Notebook

Tutorial on operators (SPAM, gate, and layer operations)¶

This tutorial explains the objects that represent state preparation, measurement, gate, and layer operations in pyGSTi. These objects form the essential components of Model objects in pyGSTi, and are therefore an important topic to understand if you're creating your own models or just need to know how to extract specific information from a Model. We use the term operator generically all such objects, even when gate or layer operators act on vectorized density matrices and are therefore super-operators.

State preparations and POVM effects are represented as vectors in pyGSTi. For $n$ qubits, these can be either length-$2^n$ complex vectors representing pure states/projections or length-$4^n$ real vectors representing mixed states (in the Liouville picture, where we vectorize a $2^n\times 2^n$ density matrix into a column or row vector). Gate and layer operations are represented as linear maps on the space of state vectors. As such these can be viewed as $2^n\times 2^n$ complex matrices (in the pure-state case) or $4^n \times 4^n$ real matrices (in the mixed-state case).

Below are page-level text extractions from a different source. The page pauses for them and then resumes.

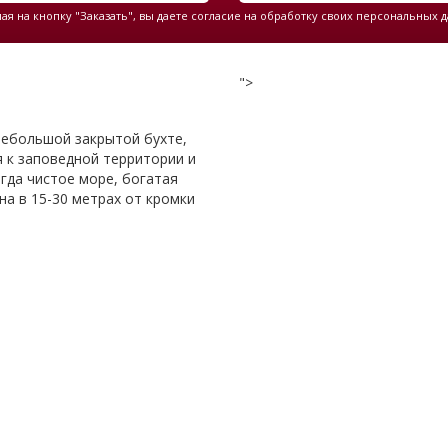
я на кнопку "Заказать", вы даете согласие на обработку своих персональных 
">
 небольшой закрытой бухте,
я к заповедной территории и
гда чистое море, богатая
на в 15-30 метрах от кромки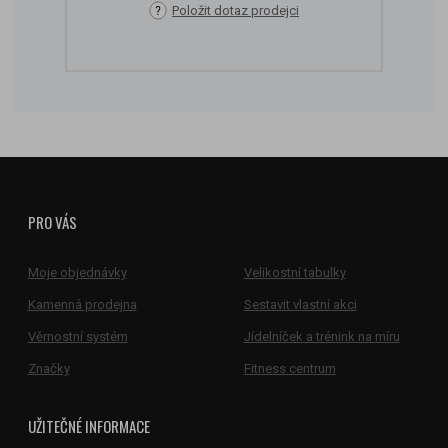
Položit dotaz prodejci
PRO VÁS
Moje objednávky
Velikostní tabulky
Kamenná prodejna
Sestavit vlastní akci
Věrnostní systém
Jídelníček a trénink na míru
Značky
Fitness centrum
UŽITEČNÉ INFORMACE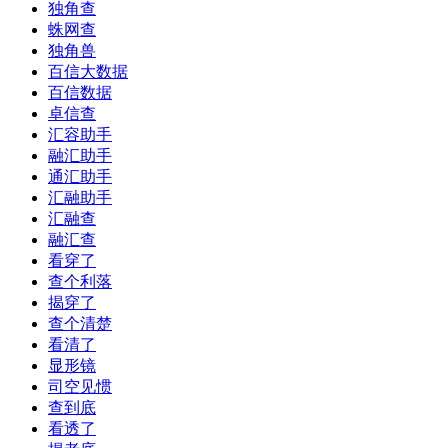
独角查
蛛网查
独角兽
百信大数据
百信数据
卓信查
汇容助手
融汇助手
通汇助手
汇融助手
汇融查
融汇查
看穿了
查个利落
揭穿了
查个清楚
看清了
显形镜
司空见惯
查到底
看透了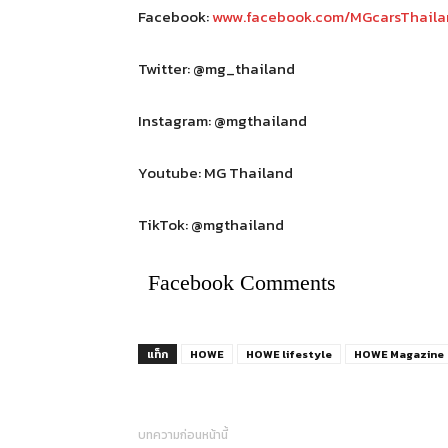
Facebook:
www.facebook.com/MGcarsThaila
Twitter: @mg_thailand
Instagram: @mgthailand
Youtube: MG Thailand
TikTok: @mgthailand
Facebook Comments
แท็ก
HOWE
HOWE lifestyle
HOWE Magazine
บทความก่อนหน้านี้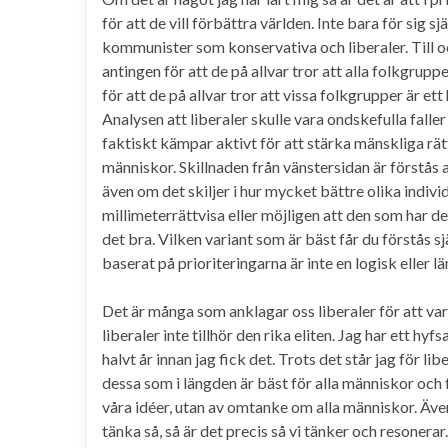
för att de vill förbättra världen. Inte bara för sig sj
kommunister som konservativa och liberaler. Till o
antingen för att de på allvar tror att alla folkgrup
för att de på allvar tror att vissa folkgrupper är e
Analysen att liberaler skulle vara ondskefulla faller
faktiskt kämpar aktivt för att stärka mänskliga rätti
människor. Skillnaden från vänstersidan är förstås at
även om det skiljer i hur mycket bättre olika indivi
millimeterrättvisa eller möjligen att den som har d
det bra. Vilken variant som är bäst får du förstås s
baserat på prioriteringarna är inte en logisk eller lä
Det är många som anklagar oss liberaler för att var
liberaler inte tillhör den rika eliten. Jag har ett hy
halvt år innan jag fick det. Trots det står jag för l
dessa som i längden är bäst för alla människor och f
våra idéer, utan av omtanke om alla människor. Även
tänka så, så är det precis så vi tänker och resonerar.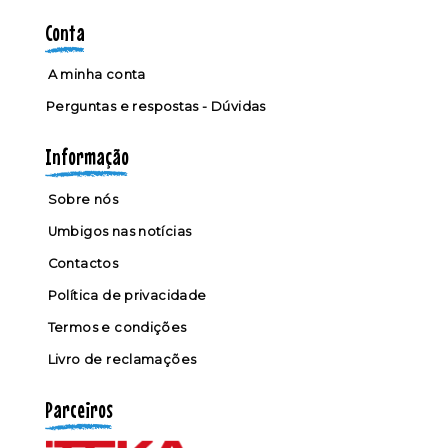
Conta
A minha conta
Perguntas e respostas - Dúvidas
Informação
Sobre nós
Umbigos nas notícias
Contactos
Política de privacidade
Termos e condições
Livro de reclamações
Parceiros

State and effect vectors are subclasses of SPAMVec in pyGSTi. In both cases the vector is stored as a column vector even though effect (co-)vectors are perhaps more properly row vectors (this improves code reuse). Gate and layer operator objects are subclasses of LinearOperator. Together SPAMVec and LinearOperator, which are both derived from ModelMember, form the base for all of pyGSTi's model components. All ModelMember objects have a dimension given by their dim attribute, which for $n$ qubits is $2^n$ or $4^n$ (depending on whether pure or mixed state evolution is being considered).

Let's begin with some familiar imports.

In [1]:

import pygsti
import pygsti.objects as po
import numpy as np

Before getting into the pyGSTi objects, let's generate some example SPAM vectors and gate matrix. These are just NumPy arrays, and we use the stdmx_to_ppvec function to convert a standard $2^n \times 2^n$ complex Hermitian densiy matrix to a length $4^n$ "SPAM vector" of real numbers giving the decomposition of this density matrix in the Pauli basis. The gate_mx describes how a 1-qubit $X(\pi/2)$ rotation transforms a state vector in the Pauli basis.

In [2]:

gate_mx = np.array([[1,   0,   0,   0],
                    [0,   1,   0,   0],
                    [0,   0,   0,  -1],
                    [0,   0,   1,   0]],'d')
density_mx0 = np.array([[1, 0],
                        [0, 0]], complex)
density_mx1 = np.array([[0, 0],
                        [0, 1]], complex)
spam_vec0 = pygsti.tools.stdmx_to_ppvec(density_mx0)
spam_vec1 = pygsti.tools.stdmx_to_ppvec(density_mx1)

print(spam_vec0) # just a numpy column vector 
print(spam_vec0.dtype) # of *real* numbers

Dense operators¶

The simplest kind of operators look very similar to numpy arrays (like those we created above) in which some of the elements are read-only. These operators derive from DenseOperator or DenseSPAMVec and hold a dense representation, meaning the a dense vector or matrix is stored in memory. SPAM, gate, and layer operators have parameters which describe how they can be varied, essentially the "knobs" which you can turn. Model objects also have parameters that are essentially inherited from their contained operators. How an operator is parameterized is particularly relevant for protocols which optimize a Model over its parameter space (e.g. Gate Set Tomography). Three common parameterizations are:

static: the object has no (zero) parameters, so the object cannot be changed at all. Static operators are like read-only NumPy arrays.
full: the object has one independent parameter for each element of its (dense) vector or matrix. Fully parameterized objects are like normal NumPy arrays.
trace-preserving (TP): similar to full, except the top row of gate/layer matrices and the first element of state preparation vectors is fixed and these elements are therefore not parameters. (A POVM that is trace preserving must have all of its effect vectors sum to the identity.)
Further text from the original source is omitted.